=== Begin Enclosure ===

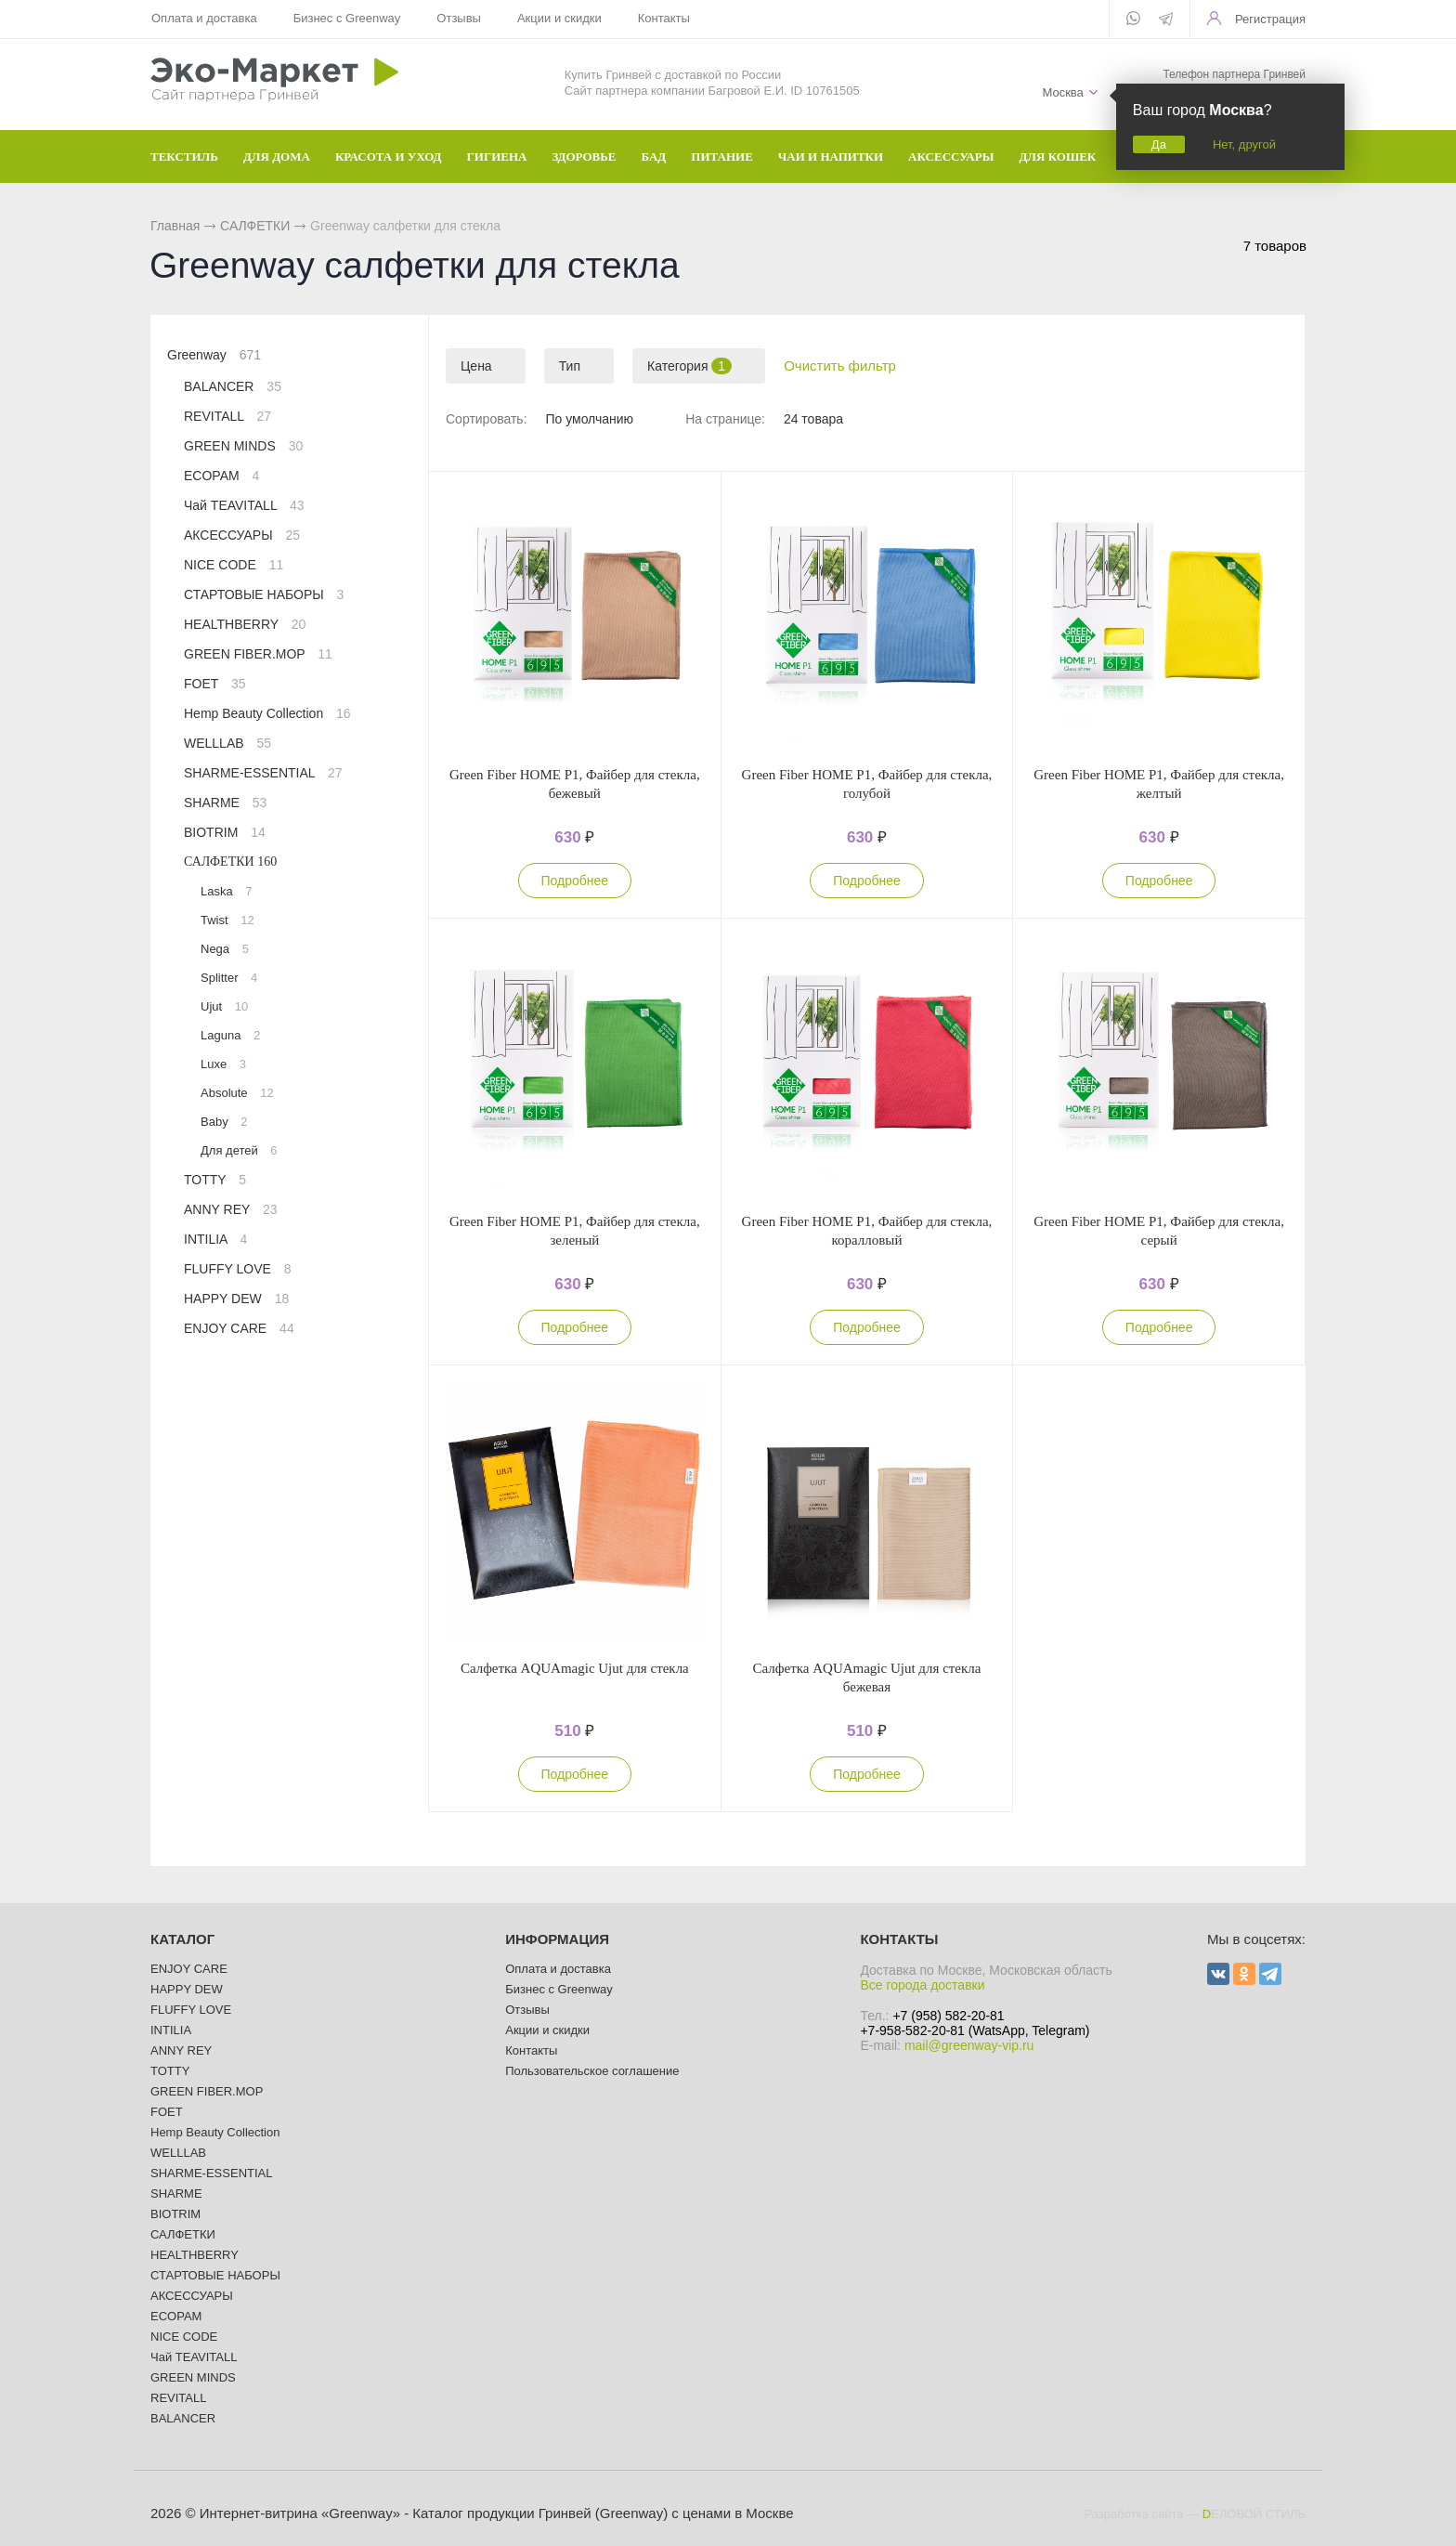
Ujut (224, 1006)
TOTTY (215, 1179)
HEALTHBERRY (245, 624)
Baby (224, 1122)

=== End Enclosure ===
=== Begin Enclosure ===

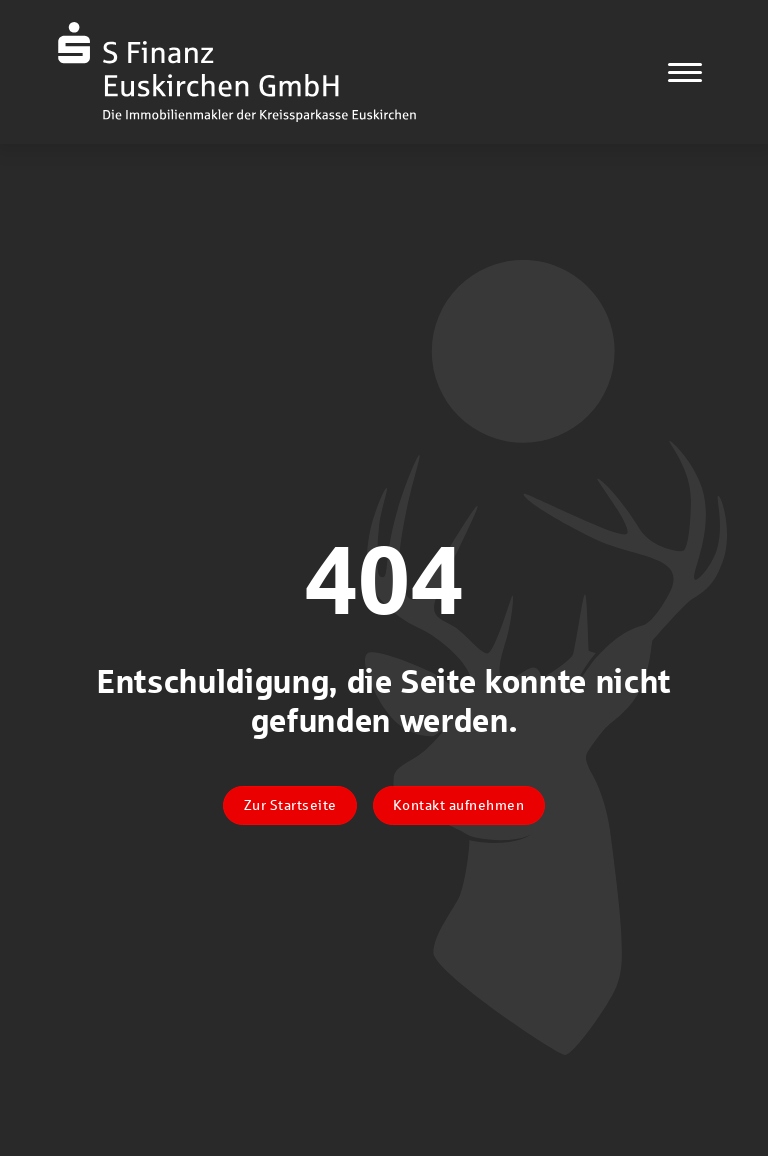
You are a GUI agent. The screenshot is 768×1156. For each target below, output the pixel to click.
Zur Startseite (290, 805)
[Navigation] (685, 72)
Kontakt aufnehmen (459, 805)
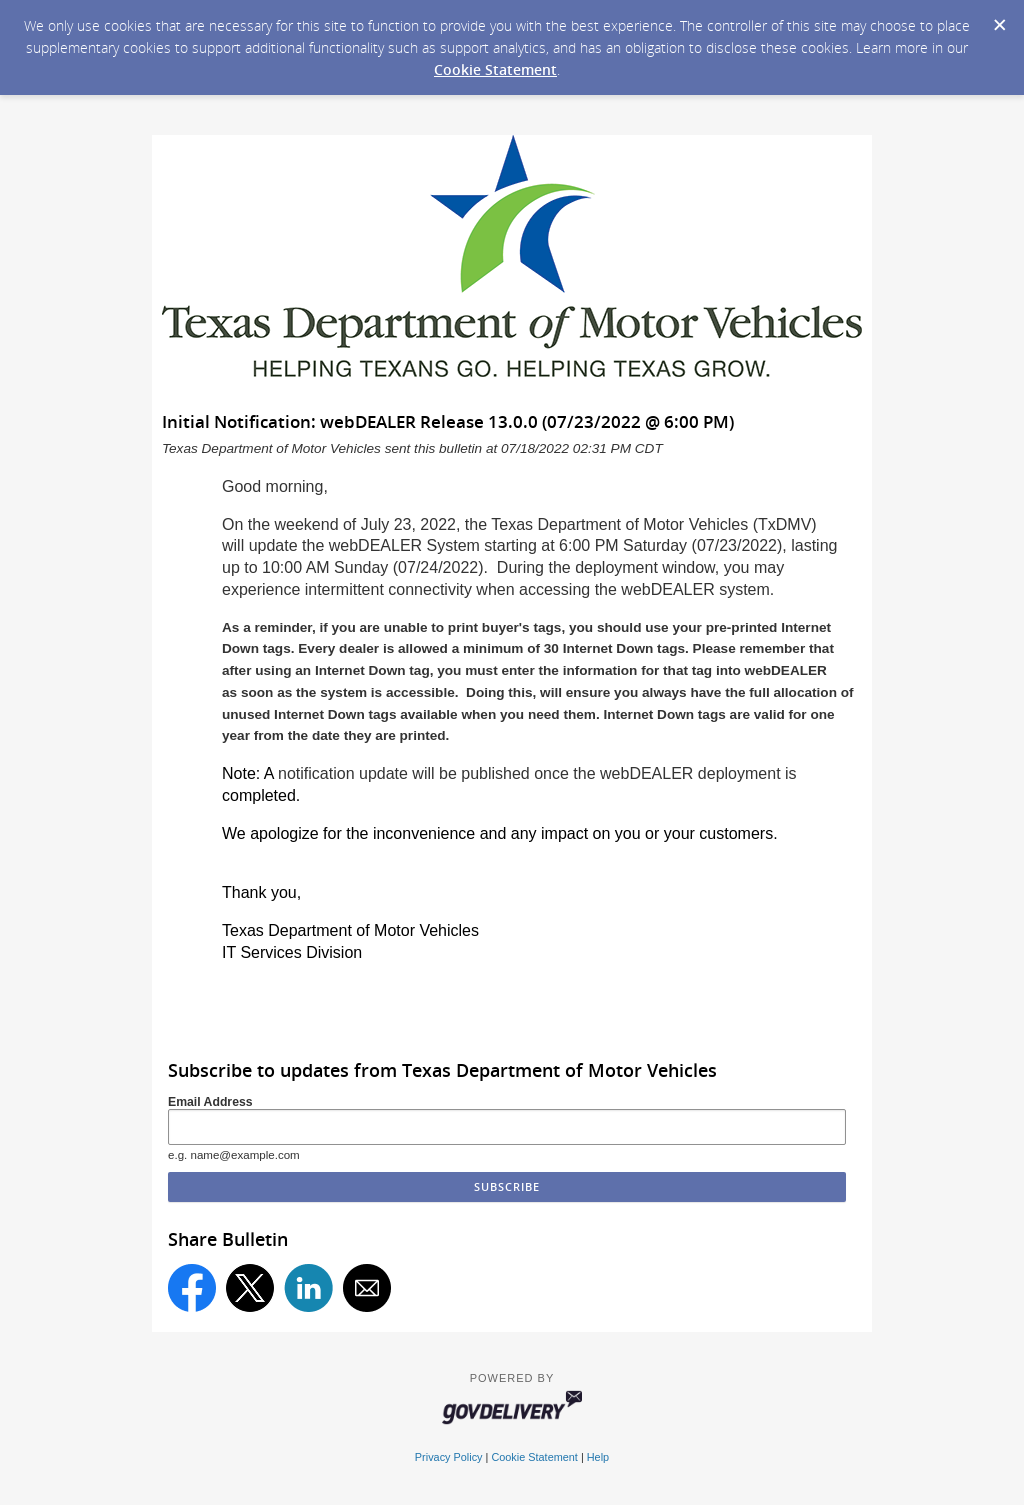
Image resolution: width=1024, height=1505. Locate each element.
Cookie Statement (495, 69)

=== End Enclosure ===

# [ACTIVITY]
Copy exactly the material above from the line with "Zur Startseite (290, 805)" to the line with "Cookie Statement (495, 69)", ends included, and nothing else. Leave out any picture.

# [OUTPUT OF THE EXERCISE]
Zur Startseite (290, 805)
[Navigation] (685, 72)
Kontakt aufnehmen (459, 805)
Image resolution: width=1024, height=1505. Locate each element.
Cookie Statement (495, 69)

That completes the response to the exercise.